TASK BRIEF
Look below for the line containing "Slapton Manor Wedding Venue"; from there through the line containing "Marcela Gurdian", both lines included, please set down each line exactly and nothing else.

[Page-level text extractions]
══════════

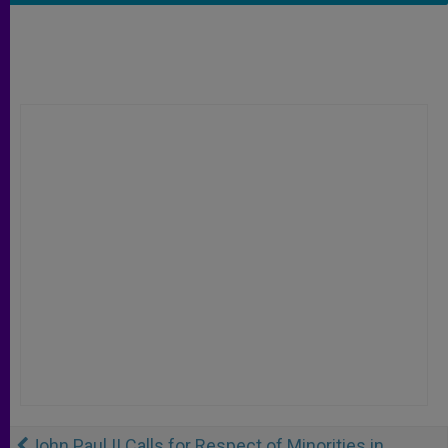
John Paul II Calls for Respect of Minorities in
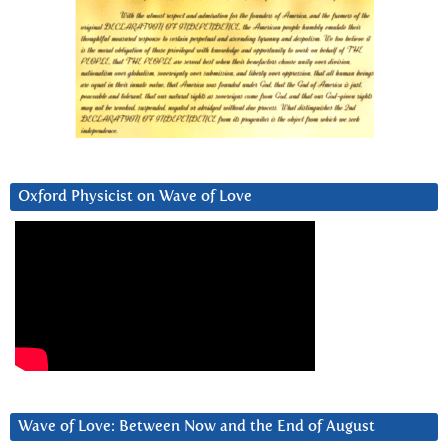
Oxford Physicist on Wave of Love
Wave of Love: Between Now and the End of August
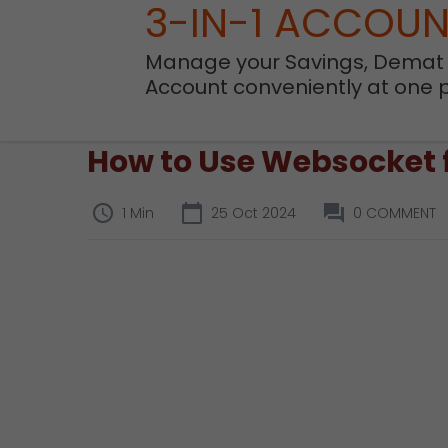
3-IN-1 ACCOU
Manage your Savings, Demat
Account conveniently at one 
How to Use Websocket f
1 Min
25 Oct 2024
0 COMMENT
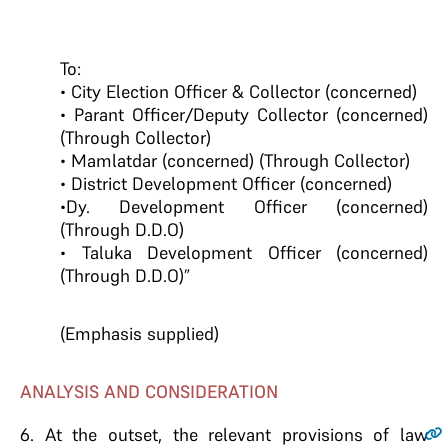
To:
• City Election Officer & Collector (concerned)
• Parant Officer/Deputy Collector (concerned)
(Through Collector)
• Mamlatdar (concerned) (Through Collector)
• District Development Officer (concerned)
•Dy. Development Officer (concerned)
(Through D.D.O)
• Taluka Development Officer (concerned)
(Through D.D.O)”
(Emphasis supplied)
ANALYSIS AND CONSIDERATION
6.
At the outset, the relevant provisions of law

══════════

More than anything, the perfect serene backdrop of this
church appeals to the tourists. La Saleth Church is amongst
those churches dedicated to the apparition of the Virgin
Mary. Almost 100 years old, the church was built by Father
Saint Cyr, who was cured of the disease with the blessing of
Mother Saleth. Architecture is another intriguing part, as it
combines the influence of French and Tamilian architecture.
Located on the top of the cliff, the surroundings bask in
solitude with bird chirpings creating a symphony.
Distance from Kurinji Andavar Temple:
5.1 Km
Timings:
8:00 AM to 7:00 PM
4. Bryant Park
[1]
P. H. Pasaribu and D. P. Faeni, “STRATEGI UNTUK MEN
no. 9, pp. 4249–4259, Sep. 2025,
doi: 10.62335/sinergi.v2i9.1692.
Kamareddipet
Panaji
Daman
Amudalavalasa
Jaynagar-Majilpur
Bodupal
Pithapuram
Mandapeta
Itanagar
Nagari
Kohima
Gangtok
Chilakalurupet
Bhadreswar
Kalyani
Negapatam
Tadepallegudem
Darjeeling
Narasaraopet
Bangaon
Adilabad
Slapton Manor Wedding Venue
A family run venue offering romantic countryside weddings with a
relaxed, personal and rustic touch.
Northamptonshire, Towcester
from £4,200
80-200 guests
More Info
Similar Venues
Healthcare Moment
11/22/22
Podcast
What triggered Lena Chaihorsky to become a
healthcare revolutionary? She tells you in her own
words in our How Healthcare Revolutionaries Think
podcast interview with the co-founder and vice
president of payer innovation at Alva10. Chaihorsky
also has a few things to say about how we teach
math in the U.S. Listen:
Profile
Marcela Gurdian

══════════

ANSWER
Slapton Manor Wedding Venue
A family run venue offering romantic countryside weddings with a
relaxed, personal and rustic touch.
Northamptonshire, Towcester
from £4,200
80-200 guests
More Info
Similar Venues
Healthcare Moment
11/22/22
Podcast
What triggered Lena Chaihorsky to become a
healthcare revolutionary? She tells you in her own
words in our How Healthcare Revolutionaries Think
podcast interview with the co-founder and vice
president of payer innovation at Alva10. Chaihorsky
also has a few things to say about how we teach
math in the U.S. Listen:
Profile
Marcela Gurdian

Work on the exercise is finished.